Let $$A = \begin{bmatrix} 2 & 1 & 2 \\ 6 & 2 & 11 \\ 3 & 3 & 2 \end{bmatrix}$$ and $$P = \begin{bmatrix} 1 & 2 & 0 \\ 5 & 0 & 2 \\ 7 & 1 & 5 \end{bmatrix}$$. The sum of the prime factors of $$|P^{-1}AP - 2I|$$ is equal to

We need to find the sum of prime factors of $$|P^{-1}AP - 2I|$$. For any invertible matrix $$P$$, we use the key property that $$|P^{-1}AP - 2I| = |P^{-1}(A - 2I)P| = |P^{-1}||A - 2I||P| = |A - 2I|$$ because $$P^{-1}AP - 2I = P^{-1}AP - P^{-1}(2I)P = P^{-1}(A - 2I)P$$.

The matrix $$A - 2I$$ equals $$\begin{bmatrix} 2-2 & 1 & 2 \\ 6 & 2-2 & 11 \\ 3 & 3 & 2-2 \end{bmatrix} = \begin{bmatrix} 0 & 1 & 2 \\ 6 & 0 & 11 \\ 3 & 3 & 0 \end{bmatrix}$$. To calculate its determinant, we expand along the first row: $$|A - 2I| = 0 \cdot \begin{vmatrix} 0 & 11 \\ 3 & 0 \end{vmatrix} - 1 \cdot \begin{vmatrix} 6 & 11 \\ 3 & 0 \end{vmatrix} + 2 \cdot \begin{vmatrix} 6 & 0 \\ 3 & 3 \end{vmatrix}$$, which simplifies to $$0 - 1(6 \cdot 0 - 11 \cdot 3) + 2(6 \cdot 3 - 0 \cdot 3) = 0 - 1(0 - 33) + 2(18 - 0) = 0 + 33 + 36 = 69$$.

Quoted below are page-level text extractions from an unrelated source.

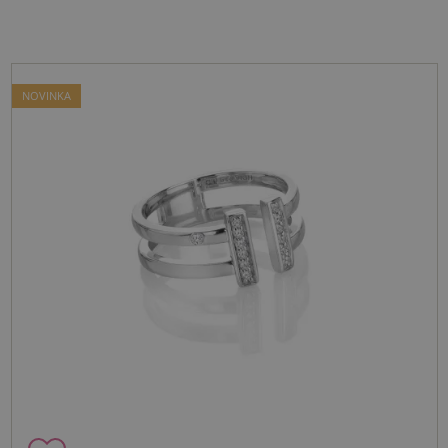
NOVINKA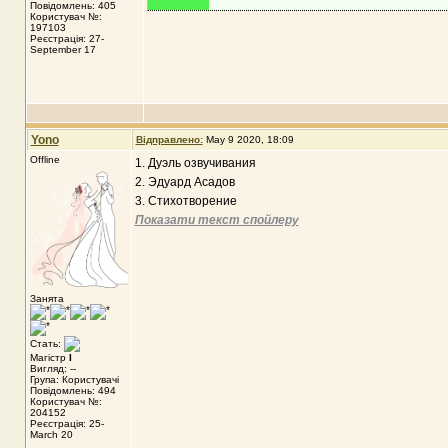
Повідомлень: 405
Користувач №:
197103
Реєстрація: 27-
September 17
Yono
Відправлено:
May 9 2020, 18:09
Offline
1. Дуэль озвучивания
2. Эдуард Асадов
3. Стихотворение
Показати текст спойлеру
Занята
Стать:
Магістр
I
Вигляд: --
Група: Користувачі
Повідомлень: 494
Користувач №:
204152
Реєстрація: 25-
March 20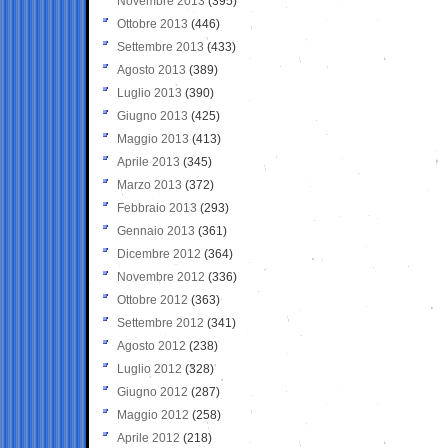
Novembre 2013
(395)
Ottobre 2013
(446)
Settembre 2013
(433)
Agosto 2013
(389)
Luglio 2013
(390)
Giugno 2013
(425)
Maggio 2013
(413)
Aprile 2013
(345)
Marzo 2013
(372)
Febbraio 2013
(293)
Gennaio 2013
(361)
Dicembre 2012
(364)
Novembre 2012
(336)
Ottobre 2012
(363)
Settembre 2012
(341)
Agosto 2012
(238)
Luglio 2012
(328)
Giugno 2012
(287)
Maggio 2012
(258)
Aprile 2012
(218)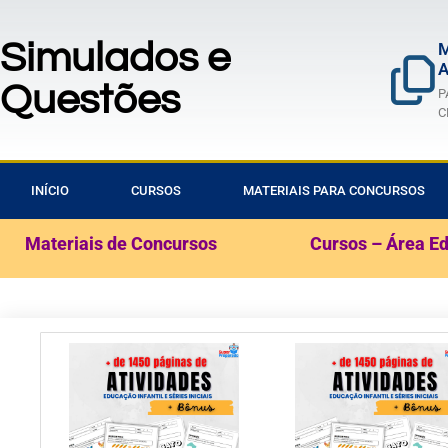
Simulados e
M
A
Questões
P
C
INÍCIO
CURSOS
MATERIAIS PARA CONCURSOS
Materiais de Concursos
Cursos – Área E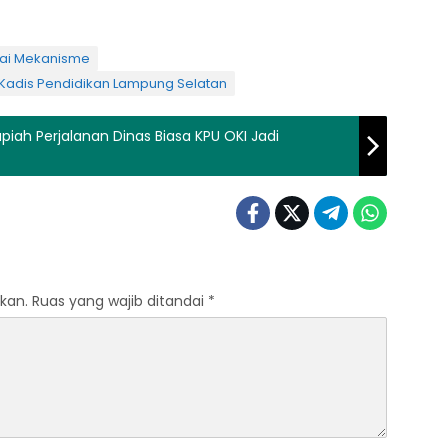
uai Mekanisme
 Kadis Pendidikan Lampung Selatan
upiah Perjalanan Dinas Biasa KPU OKI Jadi
kan.
Ruas yang wajib ditandai
*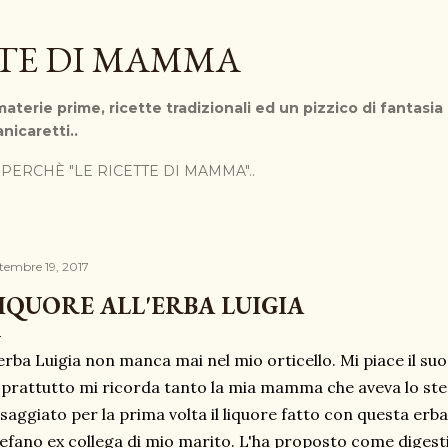
Passa ai contenuti principali
TTE DI MAMMA
aterie prime, ricette tradizionali ed un pizzico di fantasia
nicaretti..
PERCHÈ "LE RICETTE DI MAMMA"..
ttembre 19, 2017
IQUORE ALL'ERBA LUIGIA
erba Luigia non manca mai nel mio orticello. Mi piace il s
prattutto mi ricorda tanto la mia mamma che aveva lo st
saggiato per la prima volta il liquore fatto con questa erba
efano ex collega di mio marito. L'ha proposto come diges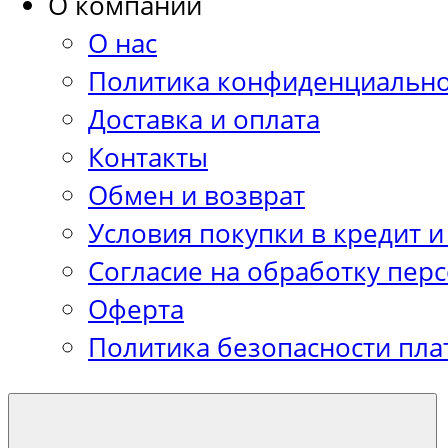
О компании
О нас
Политика конфиденциально
Доставка и оплата
Контакты
Обмен и возврат
Условия покупки в кредит и
Согласие на обработку пер
Оферта
Политика безопасности пла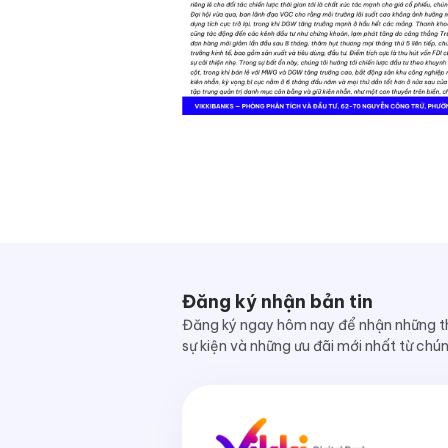
Đăng ký nhận bản tin
Đăng ký ngay hôm nay để nhận những th
sự kiện và những ưu đãi mới nhất từ chúng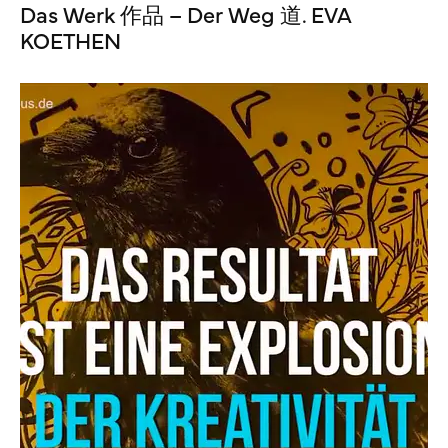
Das Werk 作品 – Der Weg 道. EVA
KOETHEN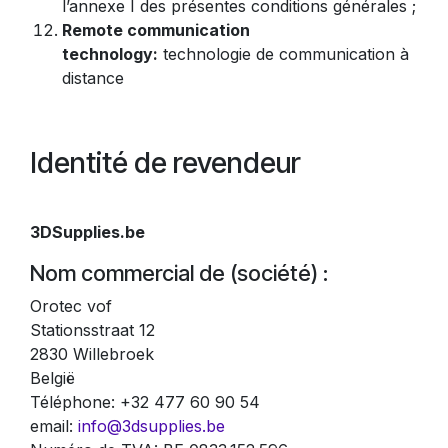
l’annexe I des présentes conditions générales ;
Remote communication
technology:
technologie de communication à
distance
Identité de revendeur
3DSupplies.be
Nom commercial de (société) :
Orotec vof
Stationsstraat 12
2830 Willebroek
België
Téléphone: +32 477 60 90 54
email:
info@3dsupplies.be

Since $$|P^{-1}AP - 2I| = |A - 2I|$$, it follows that $$|P^{-1}AP - 2I| = 69$$. The prime factorisation of 69 is $$69 = 3 \times 23$$, and thus the sum of its prime factors is $$3 + 23 = 26$$. Therefore, the correct answer is Option 1: 26.